── Source data

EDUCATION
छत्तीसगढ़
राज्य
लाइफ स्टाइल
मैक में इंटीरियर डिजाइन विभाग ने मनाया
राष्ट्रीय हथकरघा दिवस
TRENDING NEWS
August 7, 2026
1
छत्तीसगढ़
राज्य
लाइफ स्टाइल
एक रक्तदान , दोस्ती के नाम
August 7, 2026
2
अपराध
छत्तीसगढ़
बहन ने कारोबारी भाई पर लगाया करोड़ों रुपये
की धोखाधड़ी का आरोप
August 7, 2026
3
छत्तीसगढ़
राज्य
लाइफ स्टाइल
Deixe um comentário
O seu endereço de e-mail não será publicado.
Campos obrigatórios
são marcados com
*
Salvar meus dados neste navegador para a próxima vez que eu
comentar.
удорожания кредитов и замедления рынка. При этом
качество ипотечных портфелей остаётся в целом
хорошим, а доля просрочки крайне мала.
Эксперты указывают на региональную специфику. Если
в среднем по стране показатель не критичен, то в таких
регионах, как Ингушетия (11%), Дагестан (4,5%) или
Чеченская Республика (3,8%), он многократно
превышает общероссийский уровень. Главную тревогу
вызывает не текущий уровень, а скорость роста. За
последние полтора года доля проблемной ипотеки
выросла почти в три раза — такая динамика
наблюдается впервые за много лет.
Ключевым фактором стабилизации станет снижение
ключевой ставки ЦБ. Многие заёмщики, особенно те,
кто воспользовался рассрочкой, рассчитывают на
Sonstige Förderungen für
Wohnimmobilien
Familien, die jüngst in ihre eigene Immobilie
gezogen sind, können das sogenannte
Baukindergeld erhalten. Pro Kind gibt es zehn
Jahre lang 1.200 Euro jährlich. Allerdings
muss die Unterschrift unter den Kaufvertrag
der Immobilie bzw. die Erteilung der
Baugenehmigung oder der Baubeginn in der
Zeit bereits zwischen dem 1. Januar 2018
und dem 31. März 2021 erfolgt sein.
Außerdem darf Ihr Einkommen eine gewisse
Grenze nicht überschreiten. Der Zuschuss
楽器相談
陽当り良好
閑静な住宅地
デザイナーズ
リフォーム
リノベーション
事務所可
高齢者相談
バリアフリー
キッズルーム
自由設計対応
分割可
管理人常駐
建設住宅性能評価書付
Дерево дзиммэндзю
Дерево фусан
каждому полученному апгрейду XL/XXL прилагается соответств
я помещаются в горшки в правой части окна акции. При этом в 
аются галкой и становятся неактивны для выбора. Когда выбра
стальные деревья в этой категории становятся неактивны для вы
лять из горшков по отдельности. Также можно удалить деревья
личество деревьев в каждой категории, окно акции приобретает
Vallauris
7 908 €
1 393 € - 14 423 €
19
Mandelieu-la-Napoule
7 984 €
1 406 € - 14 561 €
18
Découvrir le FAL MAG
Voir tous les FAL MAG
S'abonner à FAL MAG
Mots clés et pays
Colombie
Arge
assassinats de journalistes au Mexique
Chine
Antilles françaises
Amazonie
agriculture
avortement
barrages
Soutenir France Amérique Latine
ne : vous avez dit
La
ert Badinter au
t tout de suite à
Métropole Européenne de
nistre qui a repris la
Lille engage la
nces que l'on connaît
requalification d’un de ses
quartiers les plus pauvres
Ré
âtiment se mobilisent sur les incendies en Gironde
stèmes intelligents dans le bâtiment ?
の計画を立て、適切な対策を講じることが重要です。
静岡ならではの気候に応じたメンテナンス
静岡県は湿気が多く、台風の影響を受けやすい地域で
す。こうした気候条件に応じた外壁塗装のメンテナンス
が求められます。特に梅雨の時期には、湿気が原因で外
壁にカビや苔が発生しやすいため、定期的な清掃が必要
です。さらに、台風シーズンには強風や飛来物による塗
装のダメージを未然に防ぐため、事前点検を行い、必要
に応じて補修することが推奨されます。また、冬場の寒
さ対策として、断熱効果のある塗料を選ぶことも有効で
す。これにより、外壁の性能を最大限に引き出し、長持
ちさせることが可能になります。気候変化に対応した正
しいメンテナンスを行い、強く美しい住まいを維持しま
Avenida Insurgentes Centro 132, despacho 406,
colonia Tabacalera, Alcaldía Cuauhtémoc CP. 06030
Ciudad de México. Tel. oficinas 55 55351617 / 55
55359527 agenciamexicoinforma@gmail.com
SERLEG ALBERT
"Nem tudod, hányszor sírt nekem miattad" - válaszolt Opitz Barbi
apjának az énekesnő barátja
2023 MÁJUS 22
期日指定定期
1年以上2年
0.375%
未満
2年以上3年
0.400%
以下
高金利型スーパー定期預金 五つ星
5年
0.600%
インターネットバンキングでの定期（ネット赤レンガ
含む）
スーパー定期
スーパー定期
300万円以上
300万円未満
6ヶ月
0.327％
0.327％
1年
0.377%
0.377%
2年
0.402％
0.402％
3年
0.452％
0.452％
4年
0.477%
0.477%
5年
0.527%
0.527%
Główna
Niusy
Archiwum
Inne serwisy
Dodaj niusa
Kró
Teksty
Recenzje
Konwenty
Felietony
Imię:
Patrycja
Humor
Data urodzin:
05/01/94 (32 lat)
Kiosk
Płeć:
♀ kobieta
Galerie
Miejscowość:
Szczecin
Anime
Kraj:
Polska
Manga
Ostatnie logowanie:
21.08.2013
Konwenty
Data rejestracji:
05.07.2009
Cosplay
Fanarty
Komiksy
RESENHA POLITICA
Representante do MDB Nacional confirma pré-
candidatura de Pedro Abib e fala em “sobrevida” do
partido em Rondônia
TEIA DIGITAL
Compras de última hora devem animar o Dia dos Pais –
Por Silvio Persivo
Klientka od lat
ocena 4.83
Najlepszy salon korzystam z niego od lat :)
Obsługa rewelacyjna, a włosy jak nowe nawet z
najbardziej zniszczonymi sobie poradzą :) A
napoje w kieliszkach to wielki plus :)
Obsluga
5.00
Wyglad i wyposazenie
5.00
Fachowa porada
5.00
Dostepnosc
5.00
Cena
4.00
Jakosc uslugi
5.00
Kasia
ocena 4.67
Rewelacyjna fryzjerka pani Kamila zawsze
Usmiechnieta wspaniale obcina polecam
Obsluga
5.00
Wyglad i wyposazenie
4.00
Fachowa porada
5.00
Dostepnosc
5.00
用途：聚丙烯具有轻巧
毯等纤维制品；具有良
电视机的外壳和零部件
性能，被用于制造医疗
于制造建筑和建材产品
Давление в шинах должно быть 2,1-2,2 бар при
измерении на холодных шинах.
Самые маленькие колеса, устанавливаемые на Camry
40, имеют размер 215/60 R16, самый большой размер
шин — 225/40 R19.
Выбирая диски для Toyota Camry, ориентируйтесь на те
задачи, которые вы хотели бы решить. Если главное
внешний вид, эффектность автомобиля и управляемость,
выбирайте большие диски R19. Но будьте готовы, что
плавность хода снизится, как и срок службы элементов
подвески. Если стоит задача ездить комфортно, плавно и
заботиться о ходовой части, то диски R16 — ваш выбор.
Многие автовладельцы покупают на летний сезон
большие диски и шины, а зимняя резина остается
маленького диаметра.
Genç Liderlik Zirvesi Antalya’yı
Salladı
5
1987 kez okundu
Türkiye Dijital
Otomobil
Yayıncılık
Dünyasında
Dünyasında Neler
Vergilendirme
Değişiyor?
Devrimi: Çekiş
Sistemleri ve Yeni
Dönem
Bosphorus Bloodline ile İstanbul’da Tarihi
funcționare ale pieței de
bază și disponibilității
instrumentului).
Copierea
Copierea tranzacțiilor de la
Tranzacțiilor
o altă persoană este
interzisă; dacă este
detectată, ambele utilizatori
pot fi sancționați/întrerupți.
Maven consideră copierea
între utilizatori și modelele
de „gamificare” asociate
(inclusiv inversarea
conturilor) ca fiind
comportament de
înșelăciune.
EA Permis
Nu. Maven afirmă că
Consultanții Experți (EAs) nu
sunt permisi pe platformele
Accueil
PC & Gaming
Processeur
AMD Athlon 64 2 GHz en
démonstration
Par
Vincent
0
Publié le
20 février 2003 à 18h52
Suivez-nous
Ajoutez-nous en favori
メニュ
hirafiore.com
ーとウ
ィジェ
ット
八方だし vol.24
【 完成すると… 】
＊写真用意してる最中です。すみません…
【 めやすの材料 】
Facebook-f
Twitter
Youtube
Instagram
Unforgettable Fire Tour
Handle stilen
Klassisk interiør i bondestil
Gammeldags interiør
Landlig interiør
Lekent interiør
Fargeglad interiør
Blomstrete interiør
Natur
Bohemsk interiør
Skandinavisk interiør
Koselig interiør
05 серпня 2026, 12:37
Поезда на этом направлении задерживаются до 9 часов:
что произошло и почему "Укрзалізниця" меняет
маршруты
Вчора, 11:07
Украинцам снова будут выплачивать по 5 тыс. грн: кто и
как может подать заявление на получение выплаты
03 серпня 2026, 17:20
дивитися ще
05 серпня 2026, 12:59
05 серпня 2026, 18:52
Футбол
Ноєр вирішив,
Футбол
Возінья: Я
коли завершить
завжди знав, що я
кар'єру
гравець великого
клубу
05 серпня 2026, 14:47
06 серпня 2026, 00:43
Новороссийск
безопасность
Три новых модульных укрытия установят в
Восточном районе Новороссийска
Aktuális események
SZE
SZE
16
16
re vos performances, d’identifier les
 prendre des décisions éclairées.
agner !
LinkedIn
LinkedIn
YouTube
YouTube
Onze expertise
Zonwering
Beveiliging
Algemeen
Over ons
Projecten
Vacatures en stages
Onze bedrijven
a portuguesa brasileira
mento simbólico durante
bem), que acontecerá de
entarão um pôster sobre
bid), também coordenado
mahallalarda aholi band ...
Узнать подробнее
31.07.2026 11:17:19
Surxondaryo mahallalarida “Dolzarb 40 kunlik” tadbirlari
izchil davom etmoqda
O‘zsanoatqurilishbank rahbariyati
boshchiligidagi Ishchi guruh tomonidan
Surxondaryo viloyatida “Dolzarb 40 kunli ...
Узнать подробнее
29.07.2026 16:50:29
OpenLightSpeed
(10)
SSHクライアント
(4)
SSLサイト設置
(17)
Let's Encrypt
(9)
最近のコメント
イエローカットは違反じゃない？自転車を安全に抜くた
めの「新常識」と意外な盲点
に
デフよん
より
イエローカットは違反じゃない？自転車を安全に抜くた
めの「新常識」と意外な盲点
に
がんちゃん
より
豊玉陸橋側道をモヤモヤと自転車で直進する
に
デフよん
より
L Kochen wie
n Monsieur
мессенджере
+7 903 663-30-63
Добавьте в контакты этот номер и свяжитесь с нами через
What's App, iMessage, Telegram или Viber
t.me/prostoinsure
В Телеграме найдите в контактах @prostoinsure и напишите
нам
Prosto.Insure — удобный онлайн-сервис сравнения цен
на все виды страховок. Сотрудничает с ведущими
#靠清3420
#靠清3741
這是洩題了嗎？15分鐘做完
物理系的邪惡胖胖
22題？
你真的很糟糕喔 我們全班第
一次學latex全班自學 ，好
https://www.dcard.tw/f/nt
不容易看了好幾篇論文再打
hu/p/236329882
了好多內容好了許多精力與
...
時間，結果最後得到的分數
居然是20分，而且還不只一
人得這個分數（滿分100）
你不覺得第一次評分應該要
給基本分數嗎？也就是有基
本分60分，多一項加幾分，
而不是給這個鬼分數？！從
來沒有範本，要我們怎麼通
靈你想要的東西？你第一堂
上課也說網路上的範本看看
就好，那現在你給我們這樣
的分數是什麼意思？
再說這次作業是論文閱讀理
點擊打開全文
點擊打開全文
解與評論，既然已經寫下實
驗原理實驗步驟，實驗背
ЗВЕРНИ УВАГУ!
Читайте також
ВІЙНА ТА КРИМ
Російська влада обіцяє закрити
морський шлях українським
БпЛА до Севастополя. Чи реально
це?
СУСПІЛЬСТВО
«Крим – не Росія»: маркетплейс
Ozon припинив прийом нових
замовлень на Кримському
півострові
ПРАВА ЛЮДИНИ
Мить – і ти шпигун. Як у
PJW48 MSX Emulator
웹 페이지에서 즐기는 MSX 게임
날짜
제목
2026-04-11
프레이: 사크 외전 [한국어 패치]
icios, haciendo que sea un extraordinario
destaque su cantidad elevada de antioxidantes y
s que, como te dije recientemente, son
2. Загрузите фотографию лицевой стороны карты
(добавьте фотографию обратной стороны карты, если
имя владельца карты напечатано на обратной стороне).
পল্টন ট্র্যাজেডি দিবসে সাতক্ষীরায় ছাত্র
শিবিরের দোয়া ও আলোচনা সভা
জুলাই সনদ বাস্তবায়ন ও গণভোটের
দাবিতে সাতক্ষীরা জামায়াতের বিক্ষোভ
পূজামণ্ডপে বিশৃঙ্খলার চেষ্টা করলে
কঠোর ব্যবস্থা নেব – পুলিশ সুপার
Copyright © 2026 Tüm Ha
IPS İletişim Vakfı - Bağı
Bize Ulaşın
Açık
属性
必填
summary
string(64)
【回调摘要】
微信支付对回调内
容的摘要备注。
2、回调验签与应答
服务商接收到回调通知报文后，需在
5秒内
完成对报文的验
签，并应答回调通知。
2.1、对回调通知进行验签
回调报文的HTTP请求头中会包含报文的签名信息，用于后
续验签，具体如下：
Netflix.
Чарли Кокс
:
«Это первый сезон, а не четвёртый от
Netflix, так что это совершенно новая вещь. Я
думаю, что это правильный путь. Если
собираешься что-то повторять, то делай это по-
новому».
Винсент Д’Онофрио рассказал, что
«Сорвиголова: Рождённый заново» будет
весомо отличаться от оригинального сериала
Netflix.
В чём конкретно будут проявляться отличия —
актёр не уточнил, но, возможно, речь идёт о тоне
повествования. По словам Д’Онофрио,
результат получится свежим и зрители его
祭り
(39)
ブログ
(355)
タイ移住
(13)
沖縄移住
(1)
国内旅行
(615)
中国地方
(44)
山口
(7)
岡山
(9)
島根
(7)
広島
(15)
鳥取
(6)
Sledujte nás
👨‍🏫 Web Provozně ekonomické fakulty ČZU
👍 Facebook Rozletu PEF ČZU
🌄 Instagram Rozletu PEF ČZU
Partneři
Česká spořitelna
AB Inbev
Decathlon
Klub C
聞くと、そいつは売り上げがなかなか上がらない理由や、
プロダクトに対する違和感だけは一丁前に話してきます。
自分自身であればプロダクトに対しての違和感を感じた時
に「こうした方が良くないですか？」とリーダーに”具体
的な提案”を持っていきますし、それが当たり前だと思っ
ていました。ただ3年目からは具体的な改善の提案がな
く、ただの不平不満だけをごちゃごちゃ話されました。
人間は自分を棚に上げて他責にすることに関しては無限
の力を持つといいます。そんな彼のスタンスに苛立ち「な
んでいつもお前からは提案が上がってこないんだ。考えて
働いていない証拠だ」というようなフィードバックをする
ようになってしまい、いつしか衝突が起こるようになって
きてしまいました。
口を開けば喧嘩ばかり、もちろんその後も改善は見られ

────

> **To do**
Copy all the lines above that hold the string "доля".

> **Response to this task**
хорошим, а доля просрочки крайне мала.
последние полтора года доля проблемной ипотеки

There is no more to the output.